Disney-OpenAI $1B Sora deal collapses; D'Amaro Q2 tech/AI ramps
Key Questions
What caused the Disney-OpenAI Sora deal to collapse?
The deal collapsed after OpenAI discontinued Sora in April 2026 due to high operational costs of $15M per day and a pivot to GPT-5.5. This led to Disney's exit along with related lawsuits.
How does the Sora shutdown affect projects like Critterz?
The shutdown stranded AI film projects such as Critterz, preventing their presentation at the Cannes market without the primary text-to-video model. This infrastructure collapse directly halted production and market plans.
What changes are occurring in OpenAI's cloud partnerships?
OpenAI has restructured its partnership with Microsoft to expand its AWS collaboration, reducing exclusive reliance on Microsoft. It will still primarily depend on Microsoft for core infrastructure.
What are OpenAI's Q2 2027 financial projections?
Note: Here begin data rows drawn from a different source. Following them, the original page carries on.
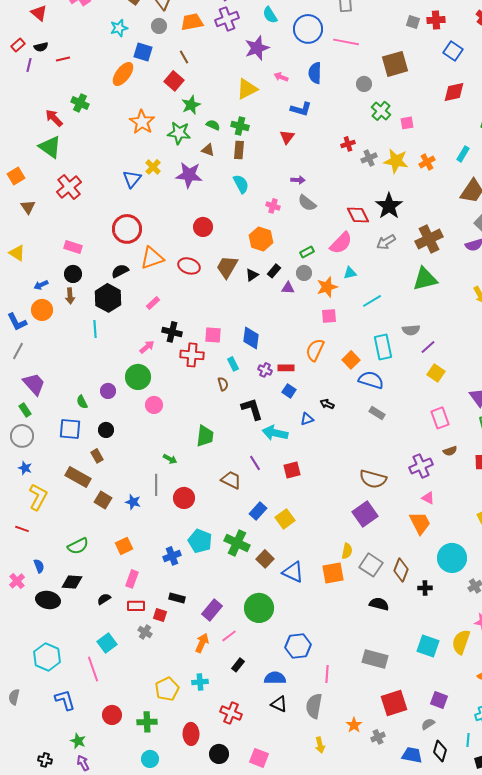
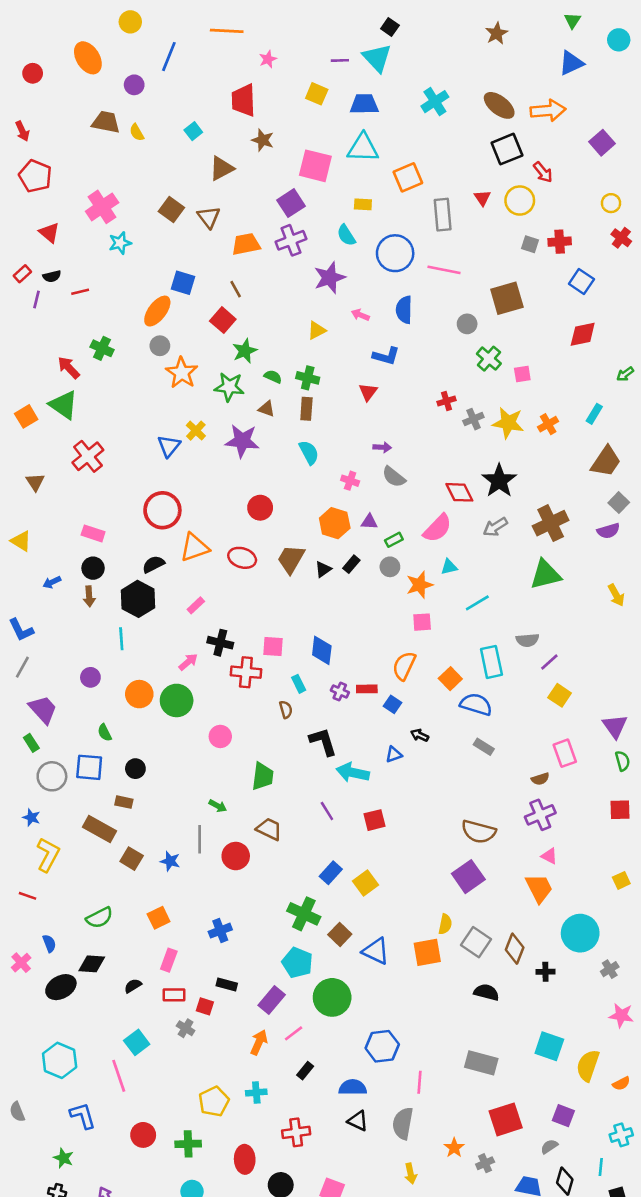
gray circle: (159, 26) -> (160, 346), moved
cyan star: (119, 28) -> (120, 243), moved
yellow triangle: (247, 89) -> (317, 330), size x0.7
orange square: (16, 176) -> (26, 416), moved
purple triangle: (288, 288) -> (369, 522), moved
orange circle: (42, 310) -> (139, 694), moved
purple circle: (108, 391) -> (90, 677), moved
blue square: (289, 391) -> (393, 704), moved
pink circle: (154, 405) -> (220, 736), moved
gray circle: (22, 436) -> (52, 776), moved
brown semicircle: (450, 451) -> (540, 779), moved
brown rectangle: (97, 456) -> (124, 802), turned -48
brown trapezoid: (231, 480) -> (269, 829), moved
cyan pentagon: (200, 541) -> (297, 963), moved
black ellipse: (48, 600) -> (61, 987), turned -40
yellow semicircle: (461, 642) -> (588, 1066), moved
gray semicircle: (14, 697) -> (17, 1112), turned -35
red cross: (231, 713) -> (296, 1132), turned -30
green star: (78, 741) -> (63, 1158), moved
OpenAI projects $25.2B in revenue for Q2 2027, reflecting 7% growth, with streaming revenue up 13%. These figures come amid the Sora cancellation and partnership shifts.
What is the status of OpenAI's planned 2026 IPO?
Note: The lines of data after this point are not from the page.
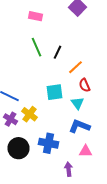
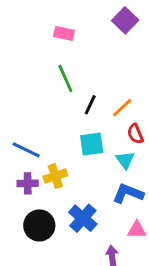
black line: (58, 52) -> (90, 105), moved
yellow cross: (30, 114) -> (55, 176), turned 35
purple cross: (10, 119) -> (28, 183), turned -32
blue cross: (48, 143) -> (83, 218), turned 30

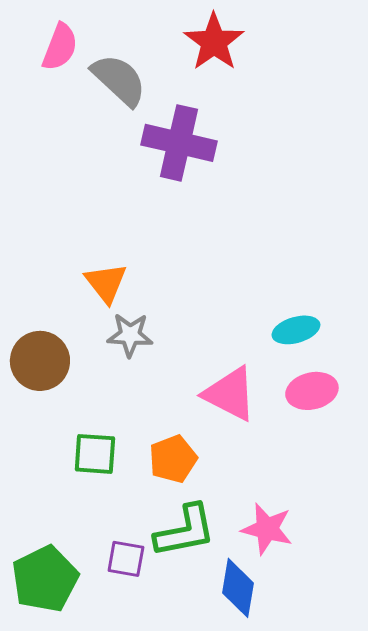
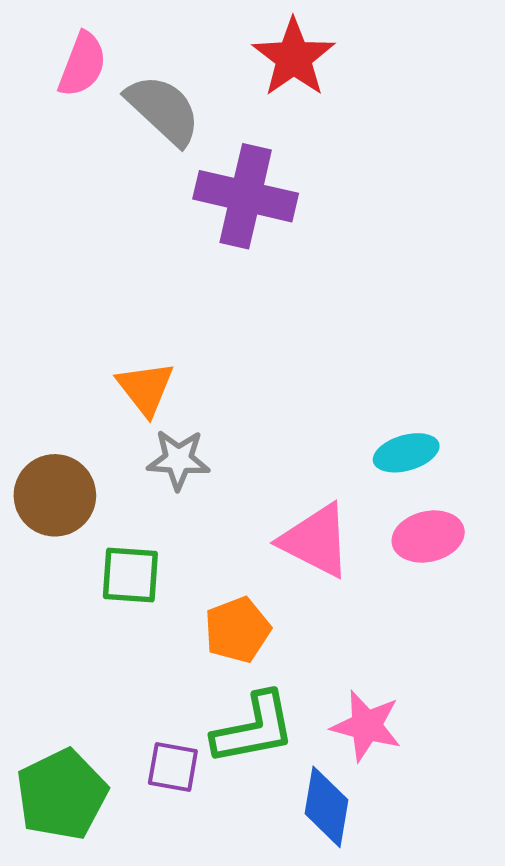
green square: (95, 454) -> (130, 575), moved

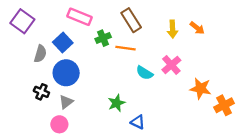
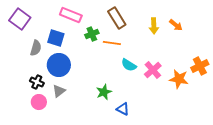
blue square: (63, 43) -> (56, 38), turned -30
pink cross: (171, 65) -> (153, 70), moved
orange cross: (224, 105) -> (200, 66), moved
pink circle: (59, 124) -> (39, 102), moved

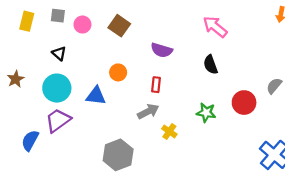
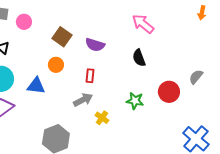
brown square: (119, 26) -> (62, 37), moved

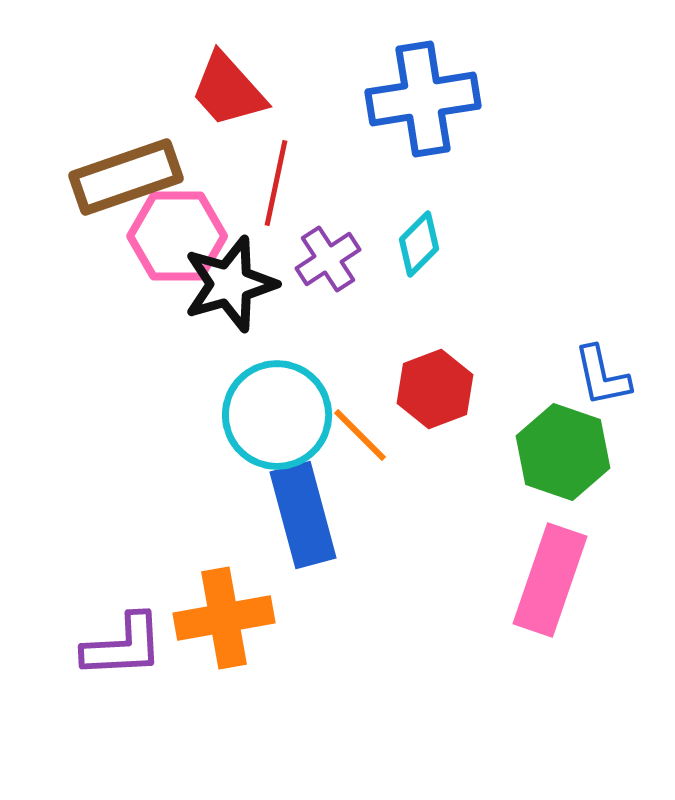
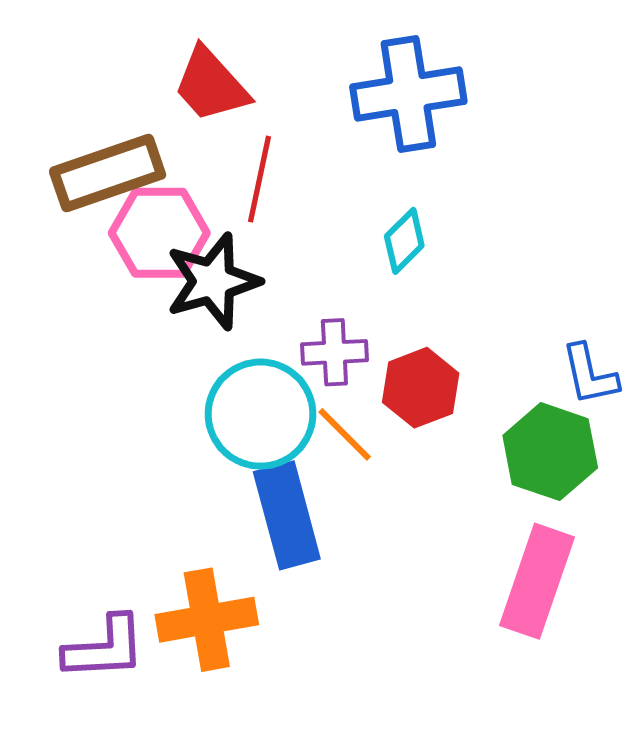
purple cross: (328, 259) -> (334, 352), moved, turned 30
The IPO faces significant headwinds from mounting lawsuits and the fallout from the Sora shutdown. Legal challenges are creating uncertainty for the 2026 timeline.
THR confirms Disney exit post-Sora Apr 2026 shutdown ($15M/day costs, GPT-5.5 pivot), lawsuits; OpenAI AWS restructure; Q2 2027 $25.2B rev +7%, streaming +13%. Sora cancellation strands projects like Critterz at Cannes.